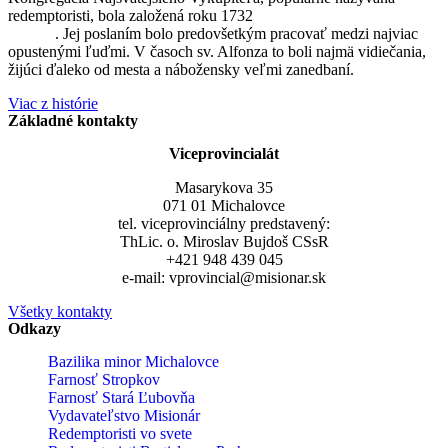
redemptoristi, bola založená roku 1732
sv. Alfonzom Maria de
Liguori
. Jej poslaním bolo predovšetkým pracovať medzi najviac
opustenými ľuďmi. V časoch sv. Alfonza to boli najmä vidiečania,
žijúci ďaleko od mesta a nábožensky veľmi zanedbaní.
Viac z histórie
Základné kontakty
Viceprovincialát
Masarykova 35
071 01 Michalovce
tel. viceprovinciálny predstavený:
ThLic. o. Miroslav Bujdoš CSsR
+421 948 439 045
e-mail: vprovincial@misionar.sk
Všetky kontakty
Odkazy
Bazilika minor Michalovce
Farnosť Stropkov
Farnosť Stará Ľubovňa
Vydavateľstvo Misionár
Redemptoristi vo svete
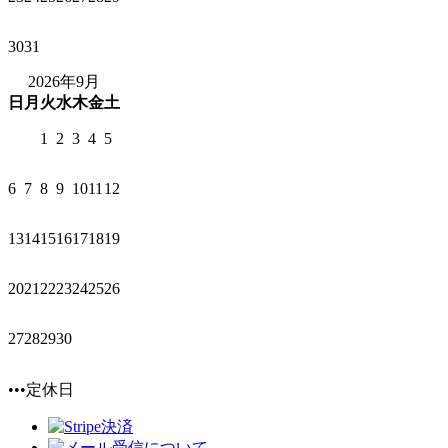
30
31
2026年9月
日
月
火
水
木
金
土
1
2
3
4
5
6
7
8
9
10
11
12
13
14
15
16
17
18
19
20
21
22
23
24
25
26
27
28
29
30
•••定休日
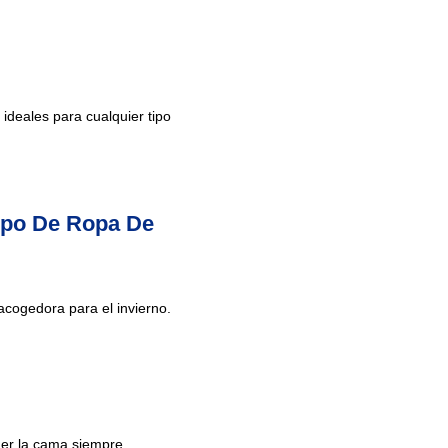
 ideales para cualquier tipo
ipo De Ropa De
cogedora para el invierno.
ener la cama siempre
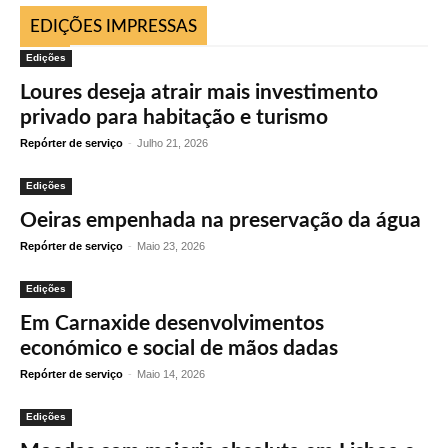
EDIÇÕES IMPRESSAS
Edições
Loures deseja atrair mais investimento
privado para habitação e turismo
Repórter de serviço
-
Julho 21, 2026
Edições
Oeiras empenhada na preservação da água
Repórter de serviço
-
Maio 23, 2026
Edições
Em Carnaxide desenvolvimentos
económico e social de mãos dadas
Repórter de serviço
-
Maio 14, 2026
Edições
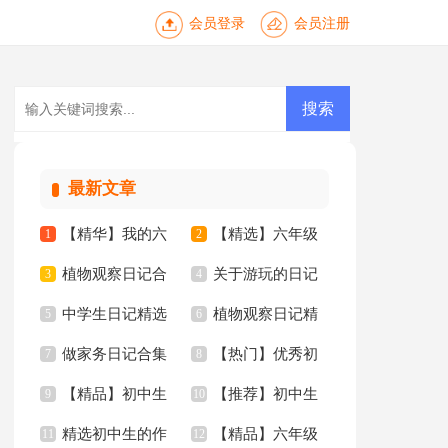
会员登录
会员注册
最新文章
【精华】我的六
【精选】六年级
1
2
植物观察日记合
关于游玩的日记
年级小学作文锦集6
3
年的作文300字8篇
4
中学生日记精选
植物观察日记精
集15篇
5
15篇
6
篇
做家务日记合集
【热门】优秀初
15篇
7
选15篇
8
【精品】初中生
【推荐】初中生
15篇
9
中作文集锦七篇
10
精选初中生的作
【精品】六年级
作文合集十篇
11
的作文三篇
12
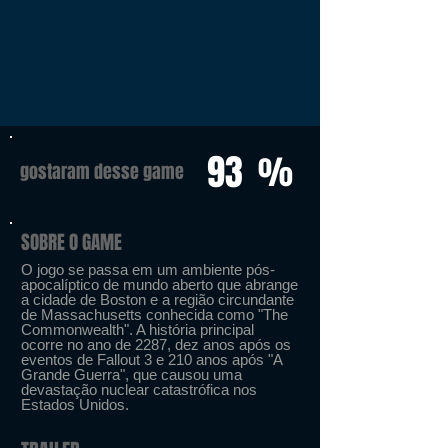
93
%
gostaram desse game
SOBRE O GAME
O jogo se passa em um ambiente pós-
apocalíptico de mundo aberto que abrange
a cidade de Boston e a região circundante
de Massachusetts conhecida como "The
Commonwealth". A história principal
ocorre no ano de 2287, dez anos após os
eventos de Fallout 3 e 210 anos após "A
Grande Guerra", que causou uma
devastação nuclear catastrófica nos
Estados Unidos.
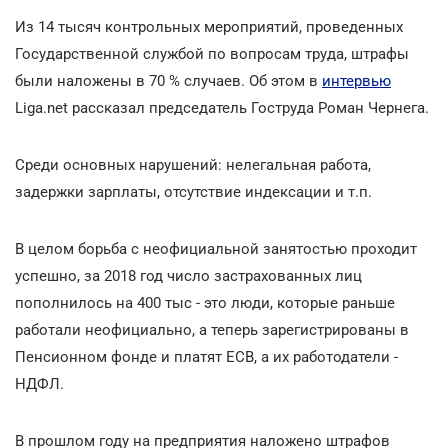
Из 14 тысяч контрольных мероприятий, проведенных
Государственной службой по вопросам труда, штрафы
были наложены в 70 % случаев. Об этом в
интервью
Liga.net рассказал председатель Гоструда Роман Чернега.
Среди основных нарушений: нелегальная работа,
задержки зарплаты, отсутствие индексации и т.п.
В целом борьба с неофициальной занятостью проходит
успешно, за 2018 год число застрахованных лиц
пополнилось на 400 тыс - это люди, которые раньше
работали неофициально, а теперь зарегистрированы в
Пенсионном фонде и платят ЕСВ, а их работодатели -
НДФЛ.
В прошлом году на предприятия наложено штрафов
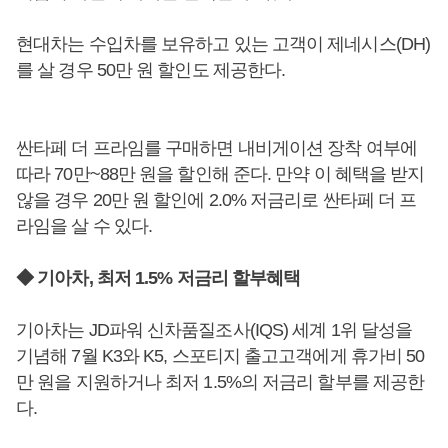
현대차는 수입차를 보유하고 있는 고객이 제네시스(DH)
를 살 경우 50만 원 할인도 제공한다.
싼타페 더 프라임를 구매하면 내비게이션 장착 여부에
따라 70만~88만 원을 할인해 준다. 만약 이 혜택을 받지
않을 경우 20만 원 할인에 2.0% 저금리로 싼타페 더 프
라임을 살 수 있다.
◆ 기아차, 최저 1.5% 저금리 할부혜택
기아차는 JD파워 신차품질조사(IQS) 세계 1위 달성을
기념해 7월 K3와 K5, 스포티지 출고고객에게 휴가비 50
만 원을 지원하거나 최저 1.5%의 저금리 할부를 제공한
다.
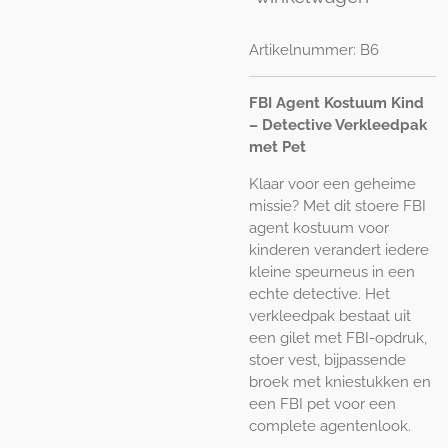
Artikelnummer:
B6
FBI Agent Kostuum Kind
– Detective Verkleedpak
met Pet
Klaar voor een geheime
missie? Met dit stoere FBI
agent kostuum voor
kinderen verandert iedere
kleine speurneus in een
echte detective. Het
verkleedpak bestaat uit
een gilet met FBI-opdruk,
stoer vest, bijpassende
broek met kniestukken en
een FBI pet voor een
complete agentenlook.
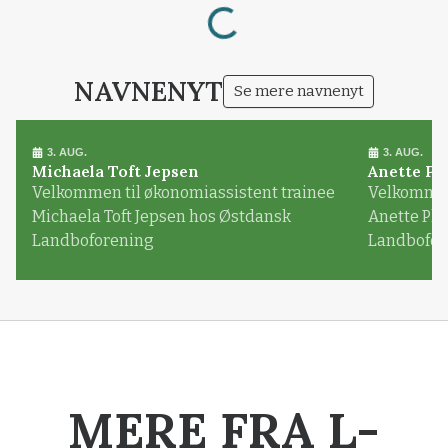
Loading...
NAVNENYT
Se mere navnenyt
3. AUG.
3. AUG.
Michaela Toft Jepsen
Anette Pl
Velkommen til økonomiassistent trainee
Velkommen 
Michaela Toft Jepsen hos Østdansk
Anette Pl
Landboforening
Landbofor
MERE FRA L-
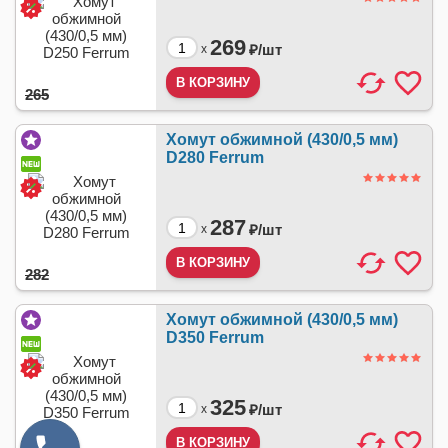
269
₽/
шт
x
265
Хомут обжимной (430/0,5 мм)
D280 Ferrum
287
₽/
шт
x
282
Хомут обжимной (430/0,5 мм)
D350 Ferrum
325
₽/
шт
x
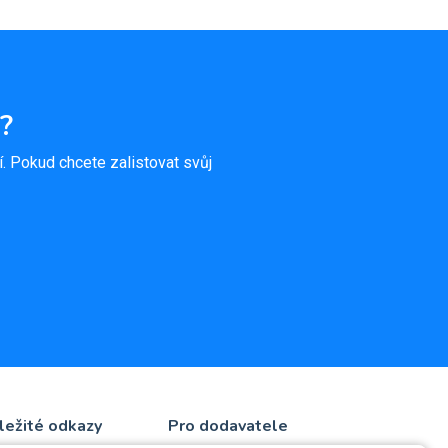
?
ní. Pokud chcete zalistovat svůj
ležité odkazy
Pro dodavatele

+===+

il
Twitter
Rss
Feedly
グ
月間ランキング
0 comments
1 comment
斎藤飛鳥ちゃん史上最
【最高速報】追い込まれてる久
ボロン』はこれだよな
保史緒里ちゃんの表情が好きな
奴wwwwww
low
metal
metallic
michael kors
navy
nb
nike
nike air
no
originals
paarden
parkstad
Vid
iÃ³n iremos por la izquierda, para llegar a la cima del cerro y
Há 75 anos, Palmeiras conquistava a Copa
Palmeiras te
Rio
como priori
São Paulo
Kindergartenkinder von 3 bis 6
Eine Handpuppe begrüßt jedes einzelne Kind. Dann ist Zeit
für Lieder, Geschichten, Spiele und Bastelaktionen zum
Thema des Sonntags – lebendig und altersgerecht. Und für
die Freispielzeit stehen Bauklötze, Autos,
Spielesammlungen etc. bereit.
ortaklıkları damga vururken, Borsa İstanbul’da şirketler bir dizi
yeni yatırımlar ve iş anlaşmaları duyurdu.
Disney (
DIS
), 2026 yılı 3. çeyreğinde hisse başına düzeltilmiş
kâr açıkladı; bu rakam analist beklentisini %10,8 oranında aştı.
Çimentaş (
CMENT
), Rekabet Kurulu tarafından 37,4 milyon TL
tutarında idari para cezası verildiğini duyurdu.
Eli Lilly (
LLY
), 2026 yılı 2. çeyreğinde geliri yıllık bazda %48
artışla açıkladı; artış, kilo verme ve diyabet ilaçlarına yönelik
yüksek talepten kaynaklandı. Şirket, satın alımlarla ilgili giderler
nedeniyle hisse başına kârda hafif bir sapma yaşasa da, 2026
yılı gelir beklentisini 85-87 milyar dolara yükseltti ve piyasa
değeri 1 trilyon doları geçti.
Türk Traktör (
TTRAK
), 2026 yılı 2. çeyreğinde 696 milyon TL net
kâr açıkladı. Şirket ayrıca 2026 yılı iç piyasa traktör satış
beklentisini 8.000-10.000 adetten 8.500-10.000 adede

+===+

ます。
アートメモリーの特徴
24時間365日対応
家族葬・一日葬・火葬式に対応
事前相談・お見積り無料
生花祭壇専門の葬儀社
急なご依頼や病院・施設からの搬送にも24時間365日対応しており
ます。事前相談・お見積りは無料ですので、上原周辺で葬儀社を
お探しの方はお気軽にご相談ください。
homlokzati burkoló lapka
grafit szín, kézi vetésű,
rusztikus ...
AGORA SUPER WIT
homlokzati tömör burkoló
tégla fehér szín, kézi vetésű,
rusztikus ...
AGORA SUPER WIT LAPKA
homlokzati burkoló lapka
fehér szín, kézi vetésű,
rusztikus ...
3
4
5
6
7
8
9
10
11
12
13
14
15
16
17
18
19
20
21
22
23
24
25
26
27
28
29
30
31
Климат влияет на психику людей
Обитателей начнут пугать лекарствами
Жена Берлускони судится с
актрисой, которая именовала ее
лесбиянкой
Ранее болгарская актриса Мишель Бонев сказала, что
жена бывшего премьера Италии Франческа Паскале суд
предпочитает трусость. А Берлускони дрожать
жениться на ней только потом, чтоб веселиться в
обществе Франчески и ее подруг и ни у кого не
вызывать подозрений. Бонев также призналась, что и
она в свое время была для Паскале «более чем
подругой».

+===+

§ Problem requirements: Count the lines above that include the word "para". Reply with that number alone.

§ Task answer: 5